« Le plus difficile, c'est l'isolement » : ce constat, partagé unanimement par les participantes du groupe de parole tenu mercredi 16 octobre, témoigne d’un mal souvent ignoré du grand public. À Bastia, sept femmes, soutenues par des professionnels de santé, ont pu exprimer leurs difficultés liées à la rémission du cancer du sein, dans un contexte où la société peine encore à comprendre les besoins post-maladie.
Lors de cette rencontre inédite en Corse, le Dr Alphonsi, oncologue au Bastia Institut du Sein, et Laetitia Ansaldi, diététicienne, ont abordé des sujets trop souvent relégués au second plan, notamment le sentiment d’abandon ressenti par nombre de patientes une fois les traitements terminés. Ce moment d’échanges était l’occasion de mettre en lumière les besoins spécifiques de celles qui doivent affronter une épreuve psychologique autant que physique après la maladie, et souvent, avec peu de soutien de leur entourage ou des professionnels de santé. « Souvent, les familles ne supportent plus de parler de la maladie. On nous dit que c’est fini, qu’il faut tourner la page, mais nous, on a besoin de parler », confie une participante en rémission depuis cinq ans. Une autre renchérit : « On nous dit d’être optimistes, mais ça n’enlève pas la souffrance que l’on continue de ressentir après la maladie. Les traitements laissent des marques à vie. »
Isolement thérapeutique et familial : un mal silencieux
L'isolement ressenti par ces femmes en rémission s’étend parfois aux soins eux-mêmes. « Une fois le cancer passé, on est souvent laissées à nous-mêmes sans informations », déplore une participante de 57 ans. « Moi, personne ne m'a rien expliqué quand j'ai été déclarée en rémission. J'ai frôlé la mort, d'accord, mais que faut-il faire maintenant ? Quels gestes adopter ? Quelle alimentation ? Quel suivi ? » Cette quête d’informations mène souvent à un flot de contenus contradictoires, source d’anxiété supplémentaire.

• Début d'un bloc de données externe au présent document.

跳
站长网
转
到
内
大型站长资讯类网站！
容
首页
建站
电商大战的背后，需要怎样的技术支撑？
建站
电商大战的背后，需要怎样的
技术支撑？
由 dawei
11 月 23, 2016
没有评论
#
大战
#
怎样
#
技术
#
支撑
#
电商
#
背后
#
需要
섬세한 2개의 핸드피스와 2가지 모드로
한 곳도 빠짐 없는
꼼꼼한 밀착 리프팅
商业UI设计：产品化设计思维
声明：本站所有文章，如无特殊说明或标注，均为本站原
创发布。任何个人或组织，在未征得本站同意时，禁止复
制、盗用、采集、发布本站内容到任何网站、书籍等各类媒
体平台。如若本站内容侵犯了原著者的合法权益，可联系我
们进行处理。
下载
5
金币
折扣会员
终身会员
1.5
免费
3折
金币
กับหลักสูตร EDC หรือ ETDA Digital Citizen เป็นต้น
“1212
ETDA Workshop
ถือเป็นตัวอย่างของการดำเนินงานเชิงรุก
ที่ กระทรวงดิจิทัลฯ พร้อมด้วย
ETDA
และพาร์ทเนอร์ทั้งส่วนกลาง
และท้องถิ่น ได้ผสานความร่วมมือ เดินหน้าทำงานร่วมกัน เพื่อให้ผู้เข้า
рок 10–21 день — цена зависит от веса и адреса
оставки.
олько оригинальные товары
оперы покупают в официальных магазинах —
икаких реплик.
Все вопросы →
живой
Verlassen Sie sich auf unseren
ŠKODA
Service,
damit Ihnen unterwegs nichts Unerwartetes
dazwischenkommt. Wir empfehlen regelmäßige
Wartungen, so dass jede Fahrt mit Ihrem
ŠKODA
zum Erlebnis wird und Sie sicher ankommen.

La diététicienne Laetitia Ansaldi rappelle l’importance d’un suivi adapté : « L’interdit en nutrition ne fait qu’ajouter de la culpabilité et pousse à braver les règles. Il faut apprendre à manger sereinement. Mais, de manière générale, le soutien diététique et psychologique devrait être plus accessible pendant et après les traitements. » Selon elle, ce soutien « arrive trop tardivement et devrait être intégré dès le début du parcours de soins. »
Un appel à la sensibilisation et au dépistage
En Corse, le dépistage reste inégalement pratiqué, avec des écarts notables selon les territoires. Tandis que plus de 50 % des femmes de Bastia participent aux campagnes de dépistage, à Ajaccio, ce chiffre tombe à 20 %. Pourtant, environ 350 femmes sur l’île reçoivent chaque année un diagnostic de cancer du sein. Pour le Dr Alphonsi, « ces chiffres montrent l'ampleur du travail de sensibilisation à poursuivre, car le dépistage précoce reste essentiel pour augmenter les chances de guérison. »
En permettant à ces femmes de s’exprimer, ce groupe de parole organisé à Bastia ouvre la voie à une nouvelle approche du soutien aux femmes en rémission, en intégrant leurs besoins dans un parcours de soins prolongé. La mairie espère faire de cette initiative une ressource pérenne pour accompagner ces femmes dans leur retour à la vie, bien au-delà de la fin de leur traitement.